Thankfully, the remaining two pieces are a bit better, even if they fail to make an impact as great as the opener.  "Grounds for Arrest" departs from the EP's template by featuring a recognizable house beat, but Swanson uses it artfully rather than bluntly, stopping and starting it to again mimic an increasingly unstable piece of massive machinery.  It also boasts a number of other cool features, like well-timed sizzles of static; thick, insistently burrowing bass; and some very ruined-sounding synth melodies.  In fact, the only thing stopping it from approaching the brilliance of the title salvo is that it winds down after just over 3 minutes without ever evolving much.

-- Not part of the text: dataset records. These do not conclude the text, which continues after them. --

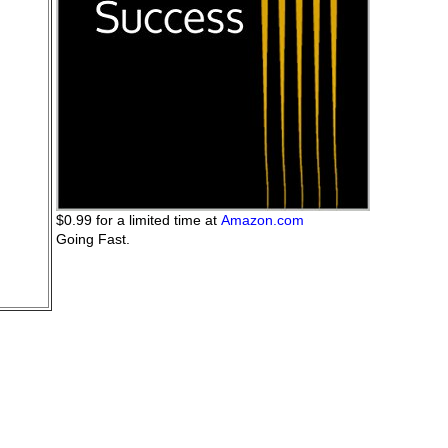
$0.99 for a limited time at
Amazon.com
Going Fast.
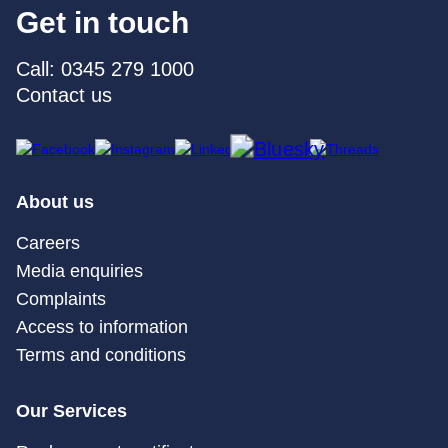
Get in touch
Call: 0345 279 1000
Contact us
About us
Careers
Media enquiries
Complaints
Access to information
Terms and conditions
Our Services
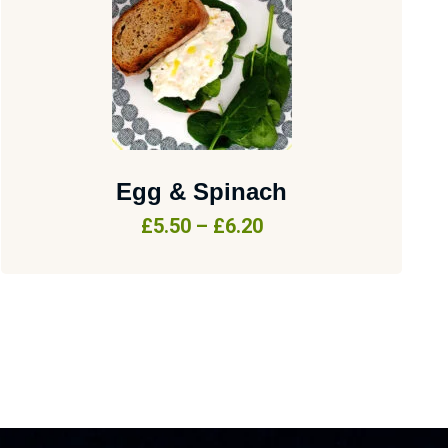
Egg & Spinach
£
5.50
–
£
6.20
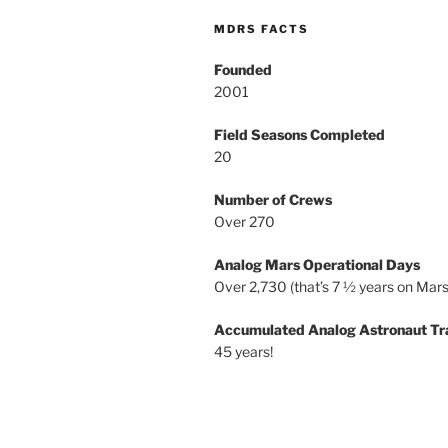
MDRS FACTS
Founded
2001
Field Seasons Completed
20
Number of Crews
Over 270
Analog Mars Operational Days
Over 2,730 (that’s 7 ½ years on Mars
Accumulated Analog Astronaut Tr
45 years!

The 13-minute closer "Life Ends at 30" suffers from exactly the opposite problem, as it badly overstays its welcome (it is almost as long as the other 3 songs combined).  That is hugely exasperating, as Swanson again makes inspired use of a house beat, jacking up the distortion and crunch so much that it sounds far more like a rock crusher than a dance beat.  Everything else about the song is equally extreme and overloaded, which is why the duration is a problem–it is an absolutely exhausting and unrelenting sensory assault.  Music this one-dimensionally bulldozing needs to be brief to maximize its impact, as such a densely punishing torrent of sound becomes very deadening very quickly.  Some of the individual parts are absolutely crushing though–a more condensed edit could have been a stone-cold classic of relentless, mechanized brutality.

Ultimately, Punk Authority occupies the rarefied territory of a release that is equal parts masterpiece and misfire.  Both the aesthetic and the production are on a level that towers above nearly everyone else currently making beat-driven noise: no one else sounds like this...and even if they did, they would not sound nearly as great doing it.  I honestly do not know what Swanson could possibly do that would top "Punk Authority," nor do I think most of the remaining pieces could have been any heavier.  Swanson's sole misstep seems to have been releasing this EP before the songs were fully perfected, as most pieces are either too long or too short and the weakest ideas are perversely given the most time.  As far as I am concerned, Swanson's evolution can stop here: he has found the perfect aesthetic–now he just needs to perfect the songs.